-- Opening Marker --

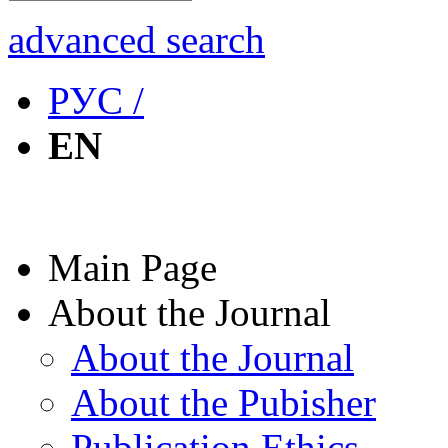
advanced search
РУС /
EN
Main Page
About the Journal
About the Journal
About the Pubisher
Publication Ethics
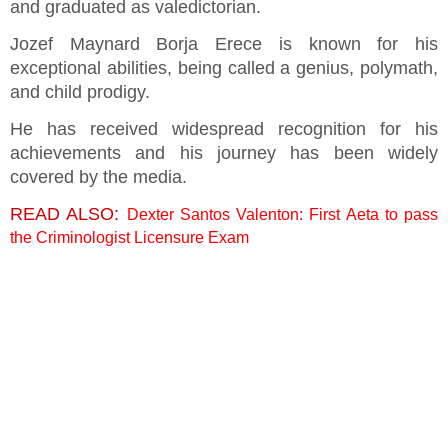
and graduated as valedictorian.
Jozef Maynard Borja Erece is known for his
exceptional abilities, being called a genius, polymath,
and child prodigy.
He has received widespread recognition for his
achievements and his journey has been widely
covered by the media.
READ ALSO:
Dexter Santos Valenton: First Aeta to pass
the Criminologist Licensure Exam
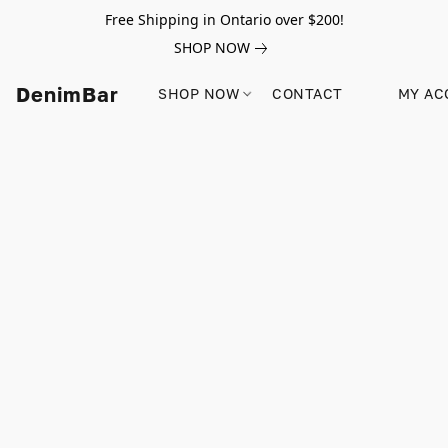
Free Shipping in Ontario over $200!
SHOP NOW
DenimBar
SHOP NOW
CONTACT
MY AC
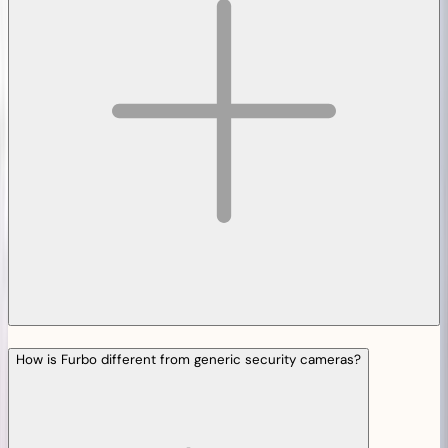
How is Furbo different from generic security cameras?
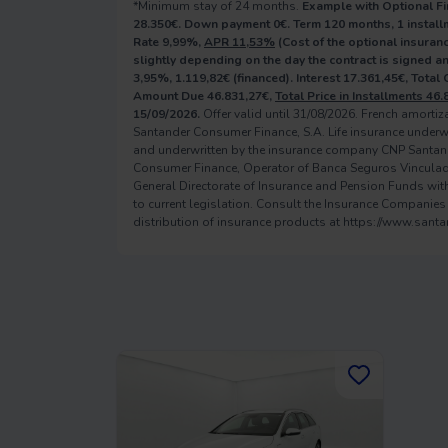
*Minimum stay of 24 months.
Example with Optional Fi
28.350€. Down payment 0€. Term 120 months, 1 installm
Rate 9,99%,
APR 11,53%
(Cost of the optional insuranc
slightly depending on the day the contract is signed 
3,95%, 1.119,82€ (financed). Interest 17.361,45€, Total
Amount Due 46.831,27€,
Total Price in Installments 46.
15/09/2026.
Offer valid until 31/08/2026. French amorti
Santander Consumer Finance, S.A. Life insurance underw
and underwritten by the insurance company CNP Santan
Consumer Finance, Operator of Banca Seguros Vinculado, 
General Directorate of Insurance and Pension Funds with 
to current legislation. Consult the Insurance Companies
distribution of insurance products at https://www.sant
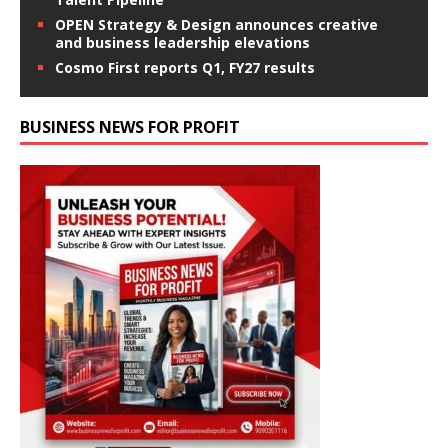
OPEN Strategy & Design announces creative
and business leadership elevations
Cosmo First reports Q1, FY27 results
BUSINESS NEWS FOR PROFIT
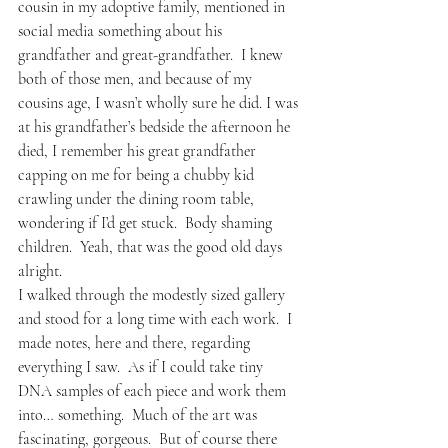
cousin in my adoptive family, mentioned in 
social media something about his 
grandfather and great-grandfather.  I knew 
both of those men, and because of my 
cousins age, I wasn’t wholly sure he did. I was 
at his grandfather’s bedside the afternoon he 
died, I remember his great grandfather 
capping on me for being a chubby kid 
crawling under the dining room table, 
wondering if I’d get stuck.  Body shaming 
children.  Yeah, that was the good old days 
alright.
I walked through the modestly sized gallery 
and stood for a long time with each work.  I 
made notes, here and there, regarding 
everything I saw.  As if I could take tiny 
DNA samples of each piece and work them 
into… something.  Much of the art was 
fascinating, gorgeous.  But of course there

-- Closing Marker --

Task details
Type out all the records verbatim, minus images.

Finished task
advanced search
РУС /
EN
Main Page
About the Journal
About the Journal
About the Pubisher
Publication Ethics
and graduated as valedictorian.
Jozef Maynard Borja Erece is known for his
exceptional abilities, being called a genius, polymath,
and child prodigy.
He has received widespread recognition for his
achievements and his journey has been widely
covered by the media.
READ ALSO:
Dexter Santos Valenton: First Aeta to pass
the Criminologist Licensure Exam
Free Shipping in Ontario over $200!
SHOP NOW
DenimBar
SHOP NOW
CONTACT
MY AC
How is Furbo different from generic security cameras?
*Minimum stay of 24 months.
Example with Optional Fi
28.350€. Down payment 0€. Term 120 months, 1 installm
Rate 9,99%,
APR 11,53%
(Cost of the optional insuranc
slightly depending on the day the contract is signed 
3,95%, 1.119,82€ (financed). Interest 17.361,45€, Total
Amount Due 46.831,27€,
Total Price in Installments 46.
15/09/2026.
Offer valid until 31/08/2026. French amorti
Santander Consumer Finance, S.A. Life insurance underw
and underwritten by the insurance company CNP Santan
Consumer Finance, Operator of Banca Seguros Vinculado, 
General Directorate of Insurance and Pension Funds with 
to current legislation. Consult the Insurance Companies
distribution of insurance products at https://www.sant
OPEN Strategy & Design announces creative
and business leadership elevations
Cosmo First reports Q1, FY27 results
BUSINESS NEWS FOR PROFIT
cousin in my adoptive family, mentioned in 
social media something about his 
grandfather and great-grandfather.  I knew 
both of those men, and because of my 
cousins age, I wasn’t wholly sure he did. I was 
at his grandfather’s bedside the afternoon he 
died, I remember his great grandfather 
capping on me for being a chubby kid 
crawling under the dining room table, 
wondering if I’d get stuck.  Body shaming 
children.  Yeah, that was the good old days 
alright.
I walked through the modestly sized gallery 
and stood for a long time with each work.  I 
made notes, here and there, regarding 
everything I saw.  As if I could take tiny 
DNA samples of each piece and work them 
into… something.  Much of the art was 
fascinating, gorgeous.  But of course there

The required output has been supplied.